Le gustaba la música, y si el arreglo enfatizaba la melodía, "escuchaba" mordiendo un
lápiz y apoyando la otra punta contra un gabinete de fonógrafo. Las vibraciones y el ritmo se
trasmitían perfectamente. El fonógrafo, de paso, era su invento favorito.
Aunque si sordera imponía una conversación a gritos o preguntas y respuestas escritas,
los reporteros gustaban de entrevistarlo por sus comentarios mordaces y penetrantes. Una
vez, cuando le preguntaron qué consejo tenía para la juventud, respondió: "La juventud no
quiere consejos". Nunca aceptó que la felicidad o la satisfacción fueran metas dignas.
"Mostradme un hombre totalmente satisfecho decía- y yo os mostraré un fracasado." Cuando
le preguntaron si el progreso tecnológico podía conducir al exceso de producción, respondió:
“No puede haber exceso de producción de cosas que los hombres y las mujeres necesiten. Y
sus necesidades son limitadas, salvo por el tamaño de sus estómagos”.
Se le rindieron muchos homenajes, pero hubo dos que le agradaron especialmente. Uno
fue el 21 de octubre de 1929, el aniversario de oro de la lámpara incandescente, cuando
Henry Ford recreó el laboratorio de Menlo Park, Nueva Jersey, en Dearborn, Michigan, para
que fuera un altar permanente en su vasta muestra americana de Greenfield Village.
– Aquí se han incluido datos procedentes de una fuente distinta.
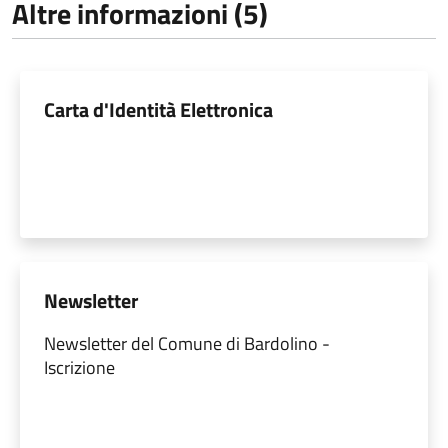
Altre informazioni (5)
Carta d'Identità Elettronica
Newsletter
Newsletter del Comune di Bardolino -
Iscrizione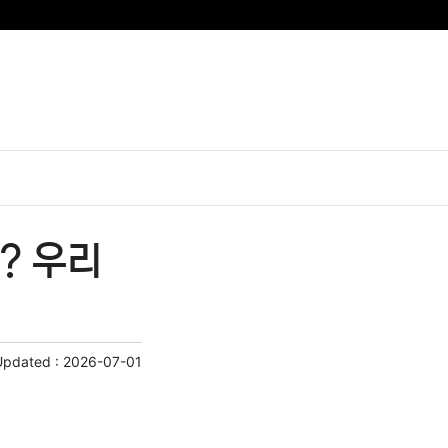
? 우리
Updated :
2026-07-01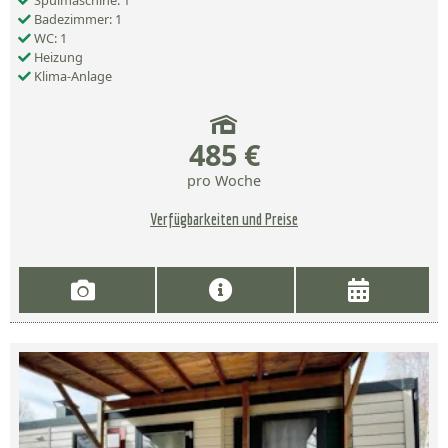
Spülmaschine: 1
Badezimmer: 1
WC: 1
Heizung
Klima-Anlage
485 €
pro Woche
Verfügbarkeiten und Preise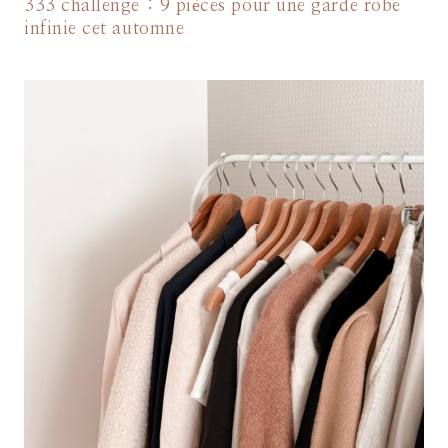
333 challenge : 9 pièces pour une garde robe
infinie cet automne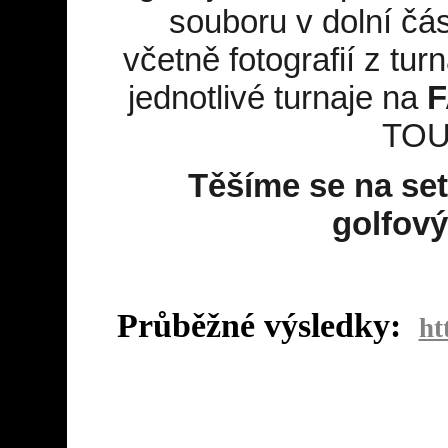
souboru v dolní čás
včetně fotografií z tur
jednotlivé turnaje na
TOU
Těšíme se na se
golfov
Průběžné výsledky:
ht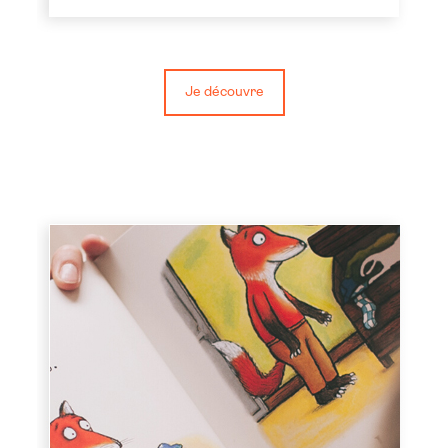
Je découvre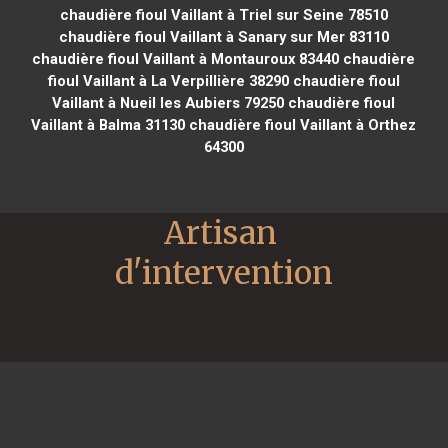
chaudière fioul Vaillant à Triel sur Seine 78510
chaudière fioul Vaillant à Sanary sur Mer 83110
chaudière fioul Vaillant à Montauroux 83440
chaudière
fioul Vaillant à La Verpillière 38290
chaudière fioul
Vaillant à Nueil les Aubiers 79250
chaudière fioul
Vaillant à Balma 31130
chaudière fioul Vaillant à Orthez
64300
Artisan 
d'intervention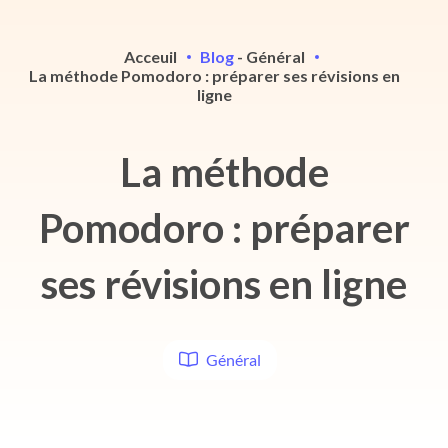
Acceuil
Blog
-
Général
La méthode Pomodoro : préparer ses révisions en
ligne
La méthode
Pomodoro : préparer
ses révisions en ligne
Général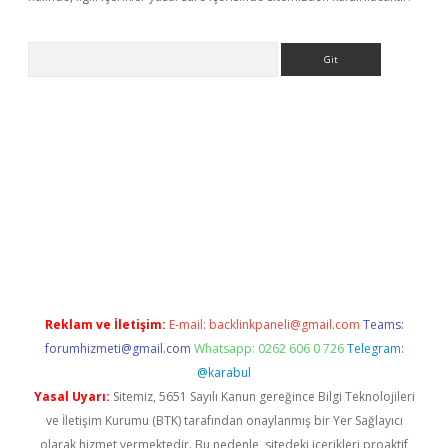
Arama
sino
Reklam ve İletişim:
E-mail:
backlinkpaneli@gmail.com
Teams:
forumhizmeti@gmail.com
Whatsapp: 0262 606 0 726
Telegram:
@karabul
Yasal Uyarı:
Sitemiz, 5651 Sayılı Kanun gereğince Bilgi Teknolojileri
ve İletişim Kurumu (BTK) tarafından onaylanmış bir Yer Sağlayıcı
olarak hizmet vermektedir. Bu nedenle, sitedeki içerikleri proaktif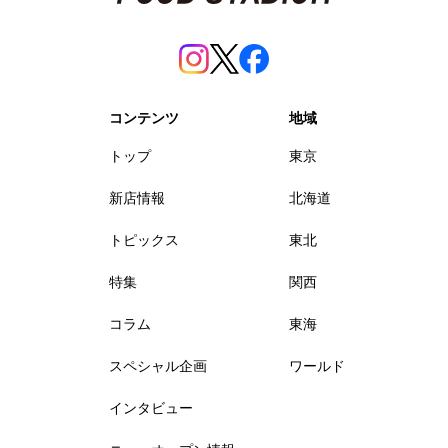
コンテンツ
地域
トップ
東京
新店情報
北海道
トピックス
東北
特集
関西
コラム
東海
スペシャル企画
ワールド
インタビュー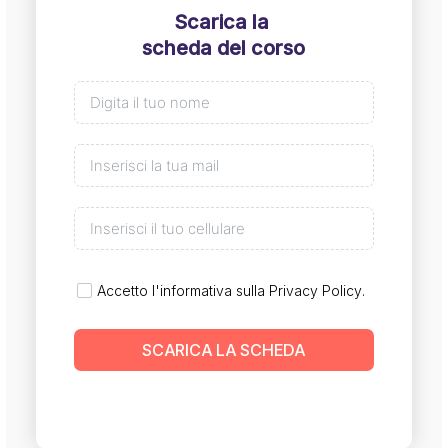
Scarica la
scheda del corso
Accetto l'informativa sulla
Privacy Policy
.
SCARICA LA SCHEDA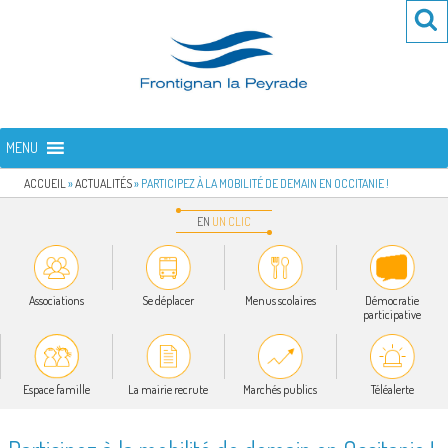
Aller
Re
R
au
po
contenu
:
principal
FRONTIGNAN LA PEYRADE
Bienvenue sur le site de la commune de Frontignan la Peyrade
MENU
ACCUEIL
»
ACTUALITÉS
»
PARTICIPEZ À LA MOBILITÉ DE DEMAIN EN OCCITANIE !
EN
UN
CLIC
Associations
Se déplacer
Menus scolaires
Démocratie
participative
Espace famille
La mairie recrute
Marchés publics
Téléalerte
Esta era
la expresión de gratitud de Ford a mi padre, por sus palabras de aliento cuando la duda y la
desesperación casi disuadieron a Ford de diseñar su primer automóvil. Notamos, por su
sonrisa, que mi padre estaba profundamente conmovido.
El otro homenaje descollante fue en 1928, en su biblioteca, oficina y laboratorio de
West Orange. Había recibido honores y medallas de muchos países, pero le resultó muy
gratificante recibir una medalla especial del Congreso de los Estados Unidos en
reconocimiento por sus logros.
Nunca se jubiló. Ni temía la vejez. A los ochenta años se inició en una ciencia
totalmente nueva para él, la botánica. Su objetivo: encontrar una fuente nativa de caucho.
Después de probar y clasificar diecisiete mil variedades de plantas, él y sus ayudantes
lograron diseñar un método para extraer látex de la planta llamada vara de oro.
A los ochenta y tres años, enterándose de que el aeropuerto de Newark era el más activo
del Este, arrastró a mi madre allá para "ver cómo funciona un aeropuerto". Cuando vio su
primer helicóptero, se entusiasmó: "Siempre pensé que así debía hacerse". Y se puso a
diseñar mejoras para un poco conocido autogiro.
Al fin, a los ochenta y cuatro años, afectado por envenenamiento urémico, comenzó a
desfallecer. Docenas de reporteros montaban vigilia. Hora tras hora se les comunicaban las
noticias: "La luz todavía está encendida". Pero a las 3:24 de la mañana del 18 de octubre de
1931 la noticia fue: "La luz se ha apagado".
El homenaje final, el día de sus exequias, iba a consistir en la interrupción del
suministro eléctrico en todo el país por un minuto. Pero se consideró que esto era demasiado
costoso y peligroso, así que sólo se redujo la iluminación en algunas partes. Las ruedas del
progreso no se detuvieron, ni siquiera un instante.
Sin duda Thomas Edison lo habría aprobado.